The details of the new bug are not public yet, but Tavis Ormandy, the Google researcher who has discovered all of these vulnerabilities, has sent the information to LastPass and the company said it is working on a fix. LastPass officials characterized the new vulnerability as requiring a highly sophisticated attack to exploit. Ormandy said over the weekend that he had developed an exploit for the vulnerability in LastPass 4.1.43.
“Over the weekend, Google security researcher Tavis Ormandy reported a new client-side vulnerability in the LastPass browser extension. We are now actively addressing the vulnerability. This attack is unique and highly sophisticated. We don’t want to disclose anything specific about the vulnerability or our fix that could reveal anything to less sophisticated but nefarious parties. So you can expect a more detailed post mortem once this work is complete,” Joe Siegrist of LastPass said in a post on the new vulnerability.

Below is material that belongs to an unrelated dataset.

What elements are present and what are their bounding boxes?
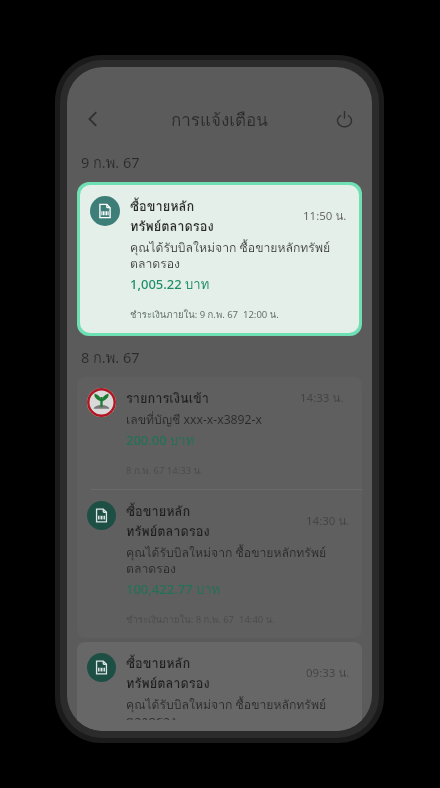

Ormandy, who works on Google’s Project Zero research team, has been looking at weaknesses in various password managers over the last few months and has identified a number of vulnerabilities in LastPass and 1Password. Most recently, he found a pair of critical vulnerabilities in the LastPass browser extensions that could enable an attacker to steal a user’s credentials, or in some cases gain remote code execution.
“An issue with the architecture for a consumer onboarding feature affected clients on which that code appeared (Chrome, Firefox, Edge). A malicious website could trick LastPass by masking as a trusted party and steal site credentials. Users running the LastPass binary component (less than 10% of LastPass user base) were further susceptible to remote exploit when lured to a malicious website,” said Lauren VanDam of LastPass.
Officials at LastPass did not specify when a fix for the new flaw would be available, but the company has released patches fairly quickly in the past.